To imporve racing in GTs, 2 things:
1. replace 2-way race radios with ship-to-shore only radios
2. have tapering time bonuses
To explain:
race radios lead to robotic racing, controlled by a DS in the car, but are regarded as a key safety feature by riders. Well, it is perfectly possible and not expensive to develop a special radio system to be used at races that allows riders to talk to the team car, but not each other and not from the DS to the riders. This would enable riders to report an accident, puncture, need for drinks etc. but would not allow the DS to remote-control the racing. The riders would have to communicate with each other, mark rivals the old fashioned way. it would increase the chances of a break going and being successful and the chances of a big name infiltrating a break. Certain teams could not just police the peloton all day. There could be an emergency mode, where the race director could broadcast to riders, or allow the DS to do so, for when the flame rouge collapses or a team bus gets stuck on the finish line.
The tapering time bonuses would work like this - there would be nothing on the line in the final stage, but the bonuses would increase as you go back through the race to the first stage, where the bonus would be pretty sizeable - the total amount available added up throughout the race would come to the same as in the Giro currently, say. This would encourage the GC contenders to show some cards earlier in the race, as the bonusses available could not be ignored and the second tier of GC riders could also not be ignored by the real big guns. It would also force whoever wins the leaders jersey on the first stage to actively defend it and in races with a prologue, it would encourage sprinters to put effort into the prologue to be within striking distance of the leaders jersey on the subsequent stages.
Together, I think these two would greatly improve racing; banning power meters would have no effect.
I think a race radio ban would be more interesting.
You'd get a lot more uncertainty in the peloton and IMHO would see more exciting racing as a result.
If you banned power meters the riders would simply adapt to using heart rate or even 'feel'.
It is race radio that allows the measured approach made (in)famous by Team Sky not power meters.
Easiest solution is to change race rules. Far more intermediate points, points for time in breakaway etc. Get creative, shake the sport up properly.

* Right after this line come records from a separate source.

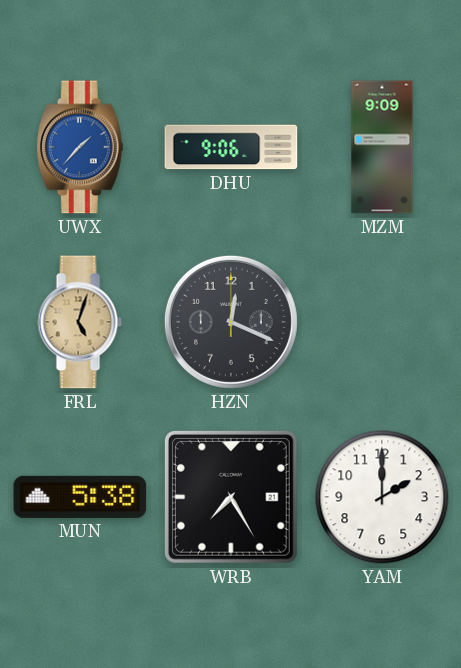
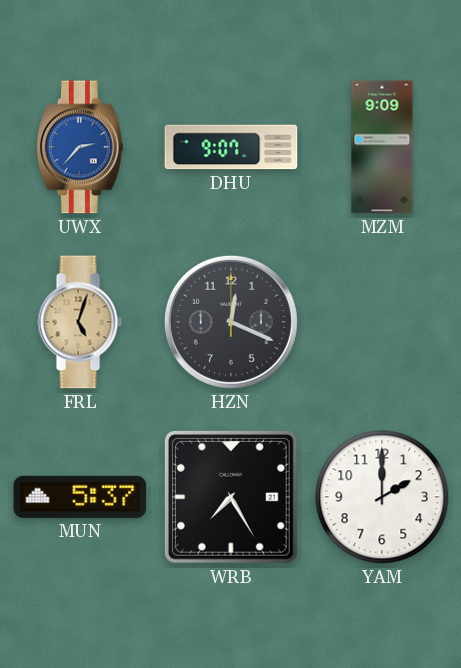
UWX: 1:37 -> 2:37
DHU: 9:06 -> 9:07
MUN: 5:38 -> 5:37
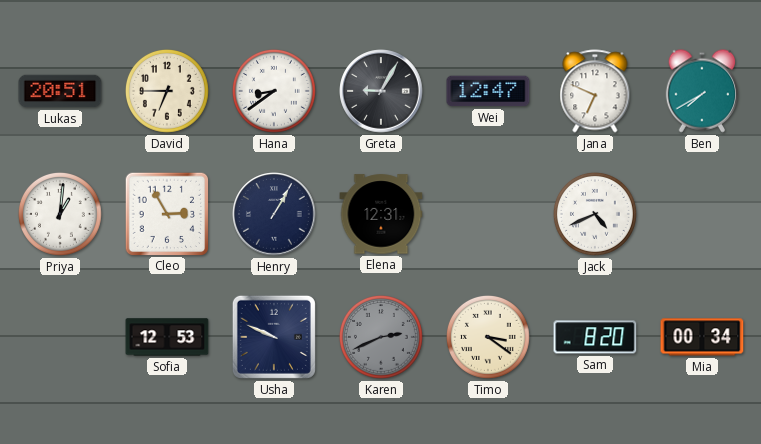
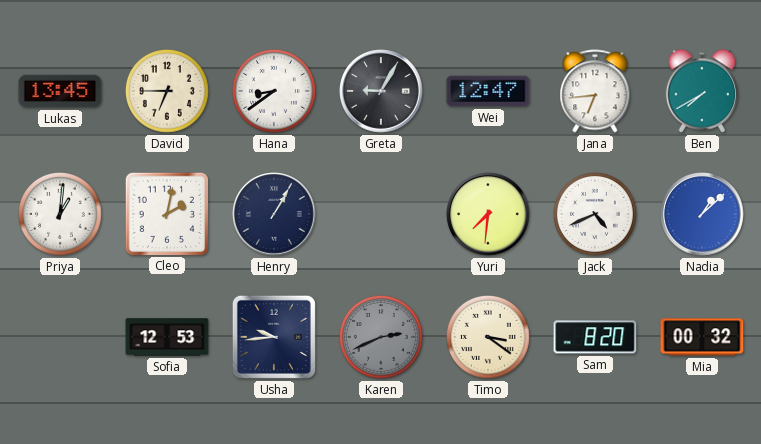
Lukas: 20:51 -> 13:45
Jana: 6:49 -> 6:44
Cleo: 2:55 -> 2:02
Elena: 12:31 -> none
Yuri: none -> 7:31
Nadia: none -> 1:08
Usha: 9:49 -> 9:44
Mia: 00:34 -> 00:32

Any way, no-one up to no good wants their power tracked on race day. If you go from 380watts at threshold to 420 watts after a few months at some race other pros know the score. They say nothing, but they know.
Do agree though for Q, the tech is amazing for training, great for rec, enthusiasts, amateurs, even tourers, bikepackers etc. But pro racing. Some really snoozing racing going on these days.
Stick with it though in my view, it could be a plateau that will breed a new style of racing with some nice surprises. If it doesn't after a few more years, then yes, maybe start looking to curtail it or go for rule changes on point scoring.